I tried to say something comforting, but could not find the right words. I just told her how sorry I was. She thanks me for telling her I made it. That I had survived. She said that all she heard in the hospital were the horror stories. She said she was so happy to meet and hear me that I had survived. It gave her strength, she said.

By the time she was ready, we had talked about our families and even shared several heartfelt laughs. She told me to go back to the waiting room and I never saw her again. It was one of those encounters with another human being, where you just connect on a very deep level and touch a lot, but know that you will probably never see each other again. Deep and cheerful. Nice and hard.

And now I’ll tell you the hardest news: Becca’s ALS has grown rapidly. After being diagnosed in November last year, she announced her fight with the disease on February 9th. At the end of that month, she could no longer walk.

She can not brush her hair today. That’s new. She needs two hands to drink her morning medicine. I had to feed her the last half of her meal last night. Most days she does not let me feed and would rather eat less than let me help. I spend my days helping, they spend their days fighting.

We argue with insurance companies, wrestling with an indifferent health care system. We argue with each other knowing that it is because of our impossible situation. We all know we’re dying, but we do not have to worry about it every day.

It’s a struggle to lift them. It’s a struggle to get her in her chair. The headstone broke on her new wheelchair, so that will take six days to get the new part and I improvise so she can get her head back. She has not run in almost six months.

Will she ever run again? Her shoulders shrugged, apparently last night. And now her hands. Their shape has changed, especially the left one. But the right one starts curling up in the same unusual way. When I put on her bra and shirt, I have to raise her changing hands and hold back the tears. They are not the hands I have had all these years. It’s not the hands I kiss when we make love. I try to stretch them back into a familiar position and she says it feels good, but they fall back into their new shape. We have to mourn something different every few days that she did so easily. And yet we have hope.

She is strong, but seeks answers when she sees that her body is failing her. And yet she has hope. I do not know how I feel. I have always been the more pragmatic. She has always been so sure. I can not deny her hope. I have something too. But I have to stay prepared at least. And I hate that I prepared myself at least. But we hope our hope comes true.
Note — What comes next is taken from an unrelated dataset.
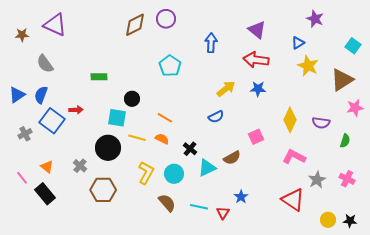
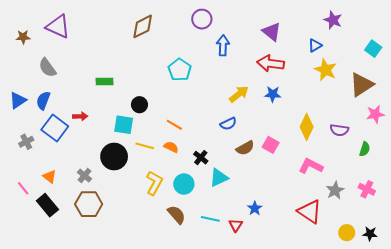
purple circle: (166, 19) -> (202, 19), moved
pink square: (256, 137) -> (271, 145), turned -35
brown semicircle: (232, 158) -> (245, 148), moved
brown hexagon: (103, 190) -> (89, 204), moved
The other day, my friend, the brilliant songwriter Tom Kitt, called me. He said he was frustrated by his lack of creativity due to the pandemic and was exhibiting to several friends to see if we could write songs together. He said, “Is there anything happening in your life right now that you just have to express?” And I sat down at my computer and wrote the following: “The question we keep asking is how do you have hope when every moment is a struggle? When every second is a memory.”